Fat

Ray Stevens

My new driver's license photo

Makes me look like Quasimoto

And all my clothes are styled for me

By Minnesota Fats



The diet drink I live on

Soon may take the place of Decon

Heard it killed 8-million Laboratory rats



Every night I dream of Ding Dongs

That are big enough for King Kong

And someday I may just be that big myself.

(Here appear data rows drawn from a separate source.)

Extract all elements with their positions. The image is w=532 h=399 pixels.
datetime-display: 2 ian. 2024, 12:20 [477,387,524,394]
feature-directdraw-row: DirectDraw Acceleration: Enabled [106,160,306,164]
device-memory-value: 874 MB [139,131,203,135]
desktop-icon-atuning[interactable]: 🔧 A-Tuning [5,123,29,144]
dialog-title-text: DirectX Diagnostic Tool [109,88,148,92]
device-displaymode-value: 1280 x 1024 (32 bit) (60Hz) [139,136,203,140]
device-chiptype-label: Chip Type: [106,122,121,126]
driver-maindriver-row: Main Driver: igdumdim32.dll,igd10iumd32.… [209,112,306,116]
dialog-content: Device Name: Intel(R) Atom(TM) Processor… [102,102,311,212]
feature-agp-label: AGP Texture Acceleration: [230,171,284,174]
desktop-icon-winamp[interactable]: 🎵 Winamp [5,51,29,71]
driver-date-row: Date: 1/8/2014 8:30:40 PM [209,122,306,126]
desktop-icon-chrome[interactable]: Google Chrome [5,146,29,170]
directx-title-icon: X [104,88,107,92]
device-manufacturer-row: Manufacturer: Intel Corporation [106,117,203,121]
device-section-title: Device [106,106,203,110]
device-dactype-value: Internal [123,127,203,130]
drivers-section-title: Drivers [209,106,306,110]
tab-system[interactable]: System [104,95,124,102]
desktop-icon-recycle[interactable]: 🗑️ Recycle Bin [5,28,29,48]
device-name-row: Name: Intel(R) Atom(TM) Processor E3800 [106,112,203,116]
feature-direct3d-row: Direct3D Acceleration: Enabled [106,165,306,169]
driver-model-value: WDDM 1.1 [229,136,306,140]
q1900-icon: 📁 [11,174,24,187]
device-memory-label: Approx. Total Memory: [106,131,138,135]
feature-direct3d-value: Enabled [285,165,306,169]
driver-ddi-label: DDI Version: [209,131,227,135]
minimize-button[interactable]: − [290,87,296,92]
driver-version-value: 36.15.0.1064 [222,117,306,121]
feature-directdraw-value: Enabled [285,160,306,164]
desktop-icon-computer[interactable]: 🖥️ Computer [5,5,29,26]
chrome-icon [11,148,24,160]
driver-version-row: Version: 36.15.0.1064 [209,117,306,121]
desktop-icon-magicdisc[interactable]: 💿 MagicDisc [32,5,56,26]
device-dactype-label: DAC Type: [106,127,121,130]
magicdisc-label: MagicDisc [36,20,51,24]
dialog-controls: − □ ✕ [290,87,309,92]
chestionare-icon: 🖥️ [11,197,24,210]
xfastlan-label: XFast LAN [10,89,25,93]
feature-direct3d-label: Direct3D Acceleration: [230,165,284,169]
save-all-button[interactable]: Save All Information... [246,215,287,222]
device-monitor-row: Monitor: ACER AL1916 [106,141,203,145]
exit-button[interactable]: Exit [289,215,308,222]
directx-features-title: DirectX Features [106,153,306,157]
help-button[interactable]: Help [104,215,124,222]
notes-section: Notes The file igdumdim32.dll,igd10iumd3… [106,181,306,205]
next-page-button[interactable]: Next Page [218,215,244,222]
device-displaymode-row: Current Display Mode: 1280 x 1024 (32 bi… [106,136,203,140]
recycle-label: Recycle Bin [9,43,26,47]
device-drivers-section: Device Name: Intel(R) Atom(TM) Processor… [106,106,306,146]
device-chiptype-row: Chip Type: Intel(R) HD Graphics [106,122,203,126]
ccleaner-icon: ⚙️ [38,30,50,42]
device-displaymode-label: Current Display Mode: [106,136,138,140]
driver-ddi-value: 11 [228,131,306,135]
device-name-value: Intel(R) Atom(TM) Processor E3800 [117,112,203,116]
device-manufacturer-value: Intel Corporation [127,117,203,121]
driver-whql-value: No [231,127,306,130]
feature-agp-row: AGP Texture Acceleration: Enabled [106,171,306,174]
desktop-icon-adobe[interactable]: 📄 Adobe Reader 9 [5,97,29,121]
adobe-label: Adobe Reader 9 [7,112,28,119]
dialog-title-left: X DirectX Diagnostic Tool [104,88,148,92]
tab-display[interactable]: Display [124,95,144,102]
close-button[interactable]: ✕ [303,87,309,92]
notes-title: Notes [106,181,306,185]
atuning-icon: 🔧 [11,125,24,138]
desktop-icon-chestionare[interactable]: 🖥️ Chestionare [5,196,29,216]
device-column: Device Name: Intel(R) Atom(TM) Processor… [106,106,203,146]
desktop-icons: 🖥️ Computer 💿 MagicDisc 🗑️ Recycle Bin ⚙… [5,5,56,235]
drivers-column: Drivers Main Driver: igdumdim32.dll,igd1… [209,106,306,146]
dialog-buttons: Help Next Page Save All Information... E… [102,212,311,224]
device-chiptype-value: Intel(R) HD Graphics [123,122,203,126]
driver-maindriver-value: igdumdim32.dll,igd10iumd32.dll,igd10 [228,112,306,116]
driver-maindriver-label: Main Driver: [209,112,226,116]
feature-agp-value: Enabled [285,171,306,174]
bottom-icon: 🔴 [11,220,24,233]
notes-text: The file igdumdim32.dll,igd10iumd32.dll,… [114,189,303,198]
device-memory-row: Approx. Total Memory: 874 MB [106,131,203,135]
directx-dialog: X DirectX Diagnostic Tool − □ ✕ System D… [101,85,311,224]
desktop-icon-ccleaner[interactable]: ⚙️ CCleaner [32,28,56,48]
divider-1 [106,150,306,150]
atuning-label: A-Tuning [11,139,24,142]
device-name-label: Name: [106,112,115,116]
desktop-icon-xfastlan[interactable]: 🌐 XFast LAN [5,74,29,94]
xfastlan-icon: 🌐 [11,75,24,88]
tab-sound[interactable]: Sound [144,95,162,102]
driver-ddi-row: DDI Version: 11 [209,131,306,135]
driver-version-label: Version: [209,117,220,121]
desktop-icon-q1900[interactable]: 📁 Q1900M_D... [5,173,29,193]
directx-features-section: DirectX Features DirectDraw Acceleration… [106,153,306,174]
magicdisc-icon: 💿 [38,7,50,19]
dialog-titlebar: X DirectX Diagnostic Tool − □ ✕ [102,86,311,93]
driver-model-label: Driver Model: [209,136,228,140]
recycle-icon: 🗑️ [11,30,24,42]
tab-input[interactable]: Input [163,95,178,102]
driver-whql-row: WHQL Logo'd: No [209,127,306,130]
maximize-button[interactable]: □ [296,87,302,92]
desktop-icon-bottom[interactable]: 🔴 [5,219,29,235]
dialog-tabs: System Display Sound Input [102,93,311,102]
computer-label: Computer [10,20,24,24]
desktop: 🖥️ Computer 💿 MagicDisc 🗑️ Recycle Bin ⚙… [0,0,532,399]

Stepped on the scales, put in a dime

Card came out, said "One at a time"

I tell ya friends, I really need some help



[chorus]

Cause I'm fat

I feel so fat

The bottoms of my feet

Are the only parts of me that's flat

In a society where thin is in

And lean is where it's at

Fat. Oh,hoo, hoo oo...Why do I have to be so fat?

You're so fat [background voices]



Started workouts with Jane Fonda

When I couldn't get in my Honda

I's determined I'd turn all my flab to lean



I would hear of some new diet

And I'd run right out and try it

Didn't eat a thing for weeks that wasn't green.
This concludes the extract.